### Your objective
Exclude images, then output the remaining data verbatim.

### Records to use
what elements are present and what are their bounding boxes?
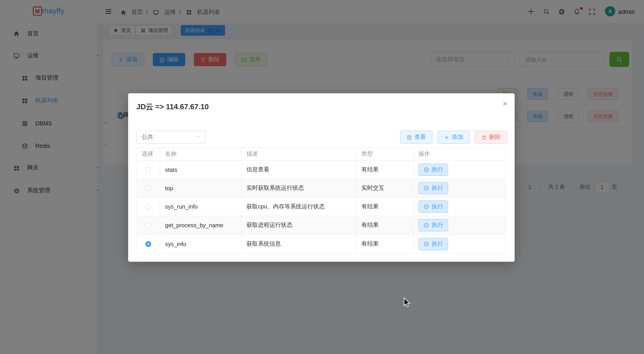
dialog-title: JD云 => 114.67.67.10: [136, 102, 209, 112]
execute-label: 执行: [432, 166, 443, 173]
app-window: M mayfly 首页 / 运维 / 机器列表: [0, 0, 644, 354]
play-icon: [423, 241, 429, 247]
script-type: 有结果: [356, 161, 414, 179]
delete-script-label: 删除: [489, 134, 500, 141]
script-name: sys_run_info: [160, 198, 242, 216]
script-row: stats 信息查看 有结果 执行: [137, 161, 506, 179]
play-icon: [423, 204, 429, 210]
script-type: 有结果: [356, 216, 414, 234]
script-desc: 获取进程运行状态: [242, 216, 356, 234]
view-script-button[interactable]: 查看: [400, 131, 432, 144]
script-row: sys_run_info 获取cpu、内存等系统运行状态 有结果 执行: [137, 198, 506, 216]
delete-script-button[interactable]: 删除: [475, 131, 507, 144]
dialog-toolbar: 查看 添加 删除: [400, 131, 507, 144]
col-header: 名称: [160, 148, 242, 161]
chevron-down-icon: [196, 134, 201, 140]
add-script-label: 添加: [452, 134, 463, 141]
col-header: 描述: [242, 148, 356, 161]
execute-button[interactable]: 执行: [418, 238, 448, 250]
script-row: top 实时获取系统运行状态 实时交互 执行: [137, 179, 506, 198]
script-desc: 获取cpu、内存等系统运行状态: [242, 198, 356, 216]
execute-button[interactable]: 执行: [418, 182, 448, 194]
plus-icon: [444, 135, 449, 140]
col-header: 操作: [414, 148, 506, 161]
close-icon[interactable]: ×: [503, 100, 507, 108]
script-name: get_process_by_name: [160, 216, 242, 234]
execute-label: 执行: [432, 221, 443, 229]
document-icon: [406, 135, 412, 140]
execute-label: 执行: [432, 203, 443, 210]
script-type: 实时交互: [356, 179, 414, 198]
script-row-selected: sys_info 获取系统信息 有结果 执行: [137, 235, 506, 253]
execute-label: 执行: [432, 240, 443, 248]
trash-icon: [482, 135, 487, 140]
script-radio-selected[interactable]: [145, 241, 151, 247]
script-dialog: JD云 => 114.67.67.10 × 公共 查看 添加 删除 选择: [128, 93, 514, 262]
script-type: 有结果: [356, 198, 414, 216]
col-header: 类型: [356, 148, 414, 161]
play-icon: [423, 185, 429, 191]
play-icon: [423, 222, 429, 228]
script-category-select[interactable]: 公共: [136, 131, 206, 144]
script-table-header: 选择 名称 描述 类型 操作: [137, 148, 506, 161]
execute-button[interactable]: 执行: [418, 201, 448, 213]
script-name: top: [160, 179, 242, 198]
view-script-label: 查看: [414, 134, 426, 141]
script-radio[interactable]: [145, 167, 151, 173]
execute-label: 执行: [432, 184, 443, 192]
script-radio[interactable]: [145, 204, 151, 210]
execute-button[interactable]: 执行: [418, 164, 448, 176]
script-type: 有结果: [356, 235, 414, 253]
add-script-button[interactable]: 添加: [438, 131, 470, 144]
play-icon: [423, 167, 429, 173]
script-row: get_process_by_name 获取进程运行状态 有结果 执行: [137, 216, 506, 234]
script-desc: 获取系统信息: [242, 235, 356, 253]
script-radio[interactable]: [145, 185, 151, 191]
mouse-cursor: [404, 297, 412, 308]
script-name: sys_info: [160, 235, 242, 253]
script-radio[interactable]: [145, 222, 151, 228]
script-desc: 信息查看: [242, 161, 356, 179]
script-desc: 实时获取系统运行状态: [242, 179, 356, 198]
script-category-value: 公共: [142, 134, 153, 141]
execute-button[interactable]: 执行: [418, 219, 448, 231]
col-header: 选择: [137, 148, 160, 161]
script-table: 选择 名称 描述 类型 操作 stats 信息查看 有结果 执行 top 实时获…: [136, 148, 506, 254]
script-name: stats: [160, 161, 242, 179]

### Output for this exercise
what elements are present and what are their bounding boxes?
dialog-title: JD云 => 114.67.67.10: [136, 102, 209, 112]
execute-label: 执行: [432, 166, 443, 173]
app-window: M mayfly 首页 / 运维 / 机器列表: [0, 0, 644, 354]
play-icon: [423, 241, 429, 247]
script-type: 有结果: [356, 161, 414, 179]
delete-script-label: 删除: [489, 134, 500, 141]
script-name: sys_run_info: [160, 198, 242, 216]
script-row: stats 信息查看 有结果 执行: [137, 161, 506, 179]
play-icon: [423, 204, 429, 210]
script-type: 有结果: [356, 216, 414, 234]
script-desc: 获取进程运行状态: [242, 216, 356, 234]
view-script-button[interactable]: 查看: [400, 131, 432, 144]
script-row: sys_run_info 获取cpu、内存等系统运行状态 有结果 执行: [137, 198, 506, 216]
delete-script-button[interactable]: 删除: [475, 131, 507, 144]
dialog-toolbar: 查看 添加 删除: [400, 131, 507, 144]
col-header: 名称: [160, 148, 242, 161]
chevron-down-icon: [196, 134, 201, 140]
add-script-label: 添加: [452, 134, 463, 141]
col-header: 描述: [242, 148, 356, 161]
execute-button[interactable]: 执行: [418, 238, 448, 250]
script-row: top 实时获取系统运行状态 实时交互 执行: [137, 179, 506, 198]
script-desc: 获取cpu、内存等系统运行状态: [242, 198, 356, 216]
execute-button[interactable]: 执行: [418, 182, 448, 194]
plus-icon: [444, 135, 449, 140]
col-header: 操作: [414, 148, 506, 161]
close-icon[interactable]: ×: [503, 100, 507, 108]
script-name: get_process_by_name: [160, 216, 242, 234]
execute-label: 执行: [432, 221, 443, 229]
document-icon: [406, 135, 412, 140]
execute-label: 执行: [432, 203, 443, 210]
script-type: 实时交互: [356, 179, 414, 198]
script-row-selected: sys_info 获取系统信息 有结果 执行: [137, 235, 506, 253]
execute-label: 执行: [432, 240, 443, 248]
trash-icon: [482, 135, 487, 140]
script-radio-selected[interactable]: [145, 241, 151, 247]
script-dialog: JD云 => 114.67.67.10 × 公共 查看 添加 删除 选择: [128, 93, 514, 262]
script-type: 有结果: [356, 198, 414, 216]
col-header: 类型: [356, 148, 414, 161]
play-icon: [423, 185, 429, 191]
play-icon: [423, 222, 429, 228]
script-category-select[interactable]: 公共: [136, 131, 206, 144]
script-table-header: 选择 名称 描述 类型 操作: [137, 148, 506, 161]
execute-button[interactable]: 执行: [418, 201, 448, 213]
script-name: top: [160, 179, 242, 198]
view-script-label: 查看: [414, 134, 426, 141]
script-radio[interactable]: [145, 167, 151, 173]
execute-label: 执行: [432, 184, 443, 192]
script-radio[interactable]: [145, 204, 151, 210]
execute-button[interactable]: 执行: [418, 164, 448, 176]
script-type: 有结果: [356, 235, 414, 253]
add-script-button[interactable]: 添加: [438, 131, 470, 144]
play-icon: [423, 167, 429, 173]
script-row: get_process_by_name 获取进程运行状态 有结果 执行: [137, 216, 506, 234]
script-desc: 获取系统信息: [242, 235, 356, 253]
script-radio[interactable]: [145, 185, 151, 191]
mouse-cursor: [404, 297, 412, 308]
script-name: sys_info: [160, 235, 242, 253]
script-radio[interactable]: [145, 222, 151, 228]
script-desc: 信息查看: [242, 161, 356, 179]
script-desc: 实时获取系统运行状态: [242, 179, 356, 198]
script-category-value: 公共: [142, 134, 153, 141]
execute-button[interactable]: 执行: [418, 219, 448, 231]
col-header: 选择: [137, 148, 160, 161]
script-table: 选择 名称 描述 类型 操作 stats 信息查看 有结果 执行 top 实时获…: [136, 148, 506, 254]
script-name: stats: [160, 161, 242, 179]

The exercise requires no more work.